↓↓↓
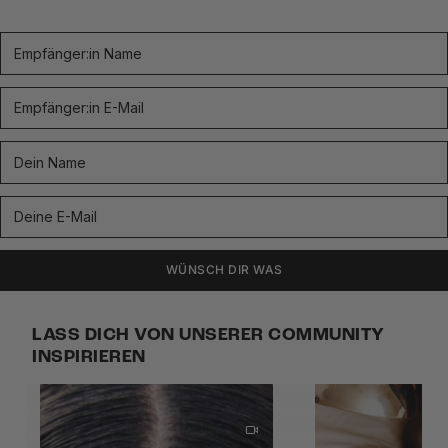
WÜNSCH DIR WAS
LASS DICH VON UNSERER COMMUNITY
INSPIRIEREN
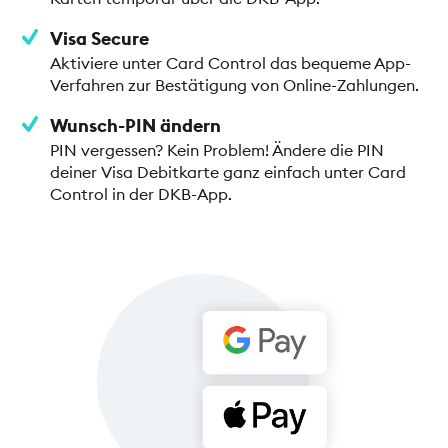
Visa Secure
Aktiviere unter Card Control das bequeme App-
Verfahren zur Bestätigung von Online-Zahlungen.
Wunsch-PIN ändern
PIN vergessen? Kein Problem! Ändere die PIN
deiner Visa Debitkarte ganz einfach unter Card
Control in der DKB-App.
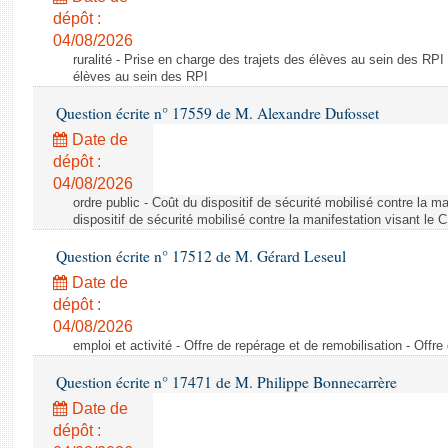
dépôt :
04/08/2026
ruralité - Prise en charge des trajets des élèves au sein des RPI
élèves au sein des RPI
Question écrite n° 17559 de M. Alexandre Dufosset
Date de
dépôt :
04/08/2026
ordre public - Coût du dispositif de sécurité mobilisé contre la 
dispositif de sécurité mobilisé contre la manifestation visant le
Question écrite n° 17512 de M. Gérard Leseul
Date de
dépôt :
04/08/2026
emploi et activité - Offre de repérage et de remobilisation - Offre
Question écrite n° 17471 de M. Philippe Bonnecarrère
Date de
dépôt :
↑↑↑
ASSIGNMENT
If a line in the records above holds the string "Question", copy it out.

ANSWER TO THIS PROBLEM
Question écrite n° 17559 de M. Alexandre Dufosset
Question écrite n° 17512 de M. Gérard Leseul
Question écrite n° 17471 de M. Philippe Bonnecarrère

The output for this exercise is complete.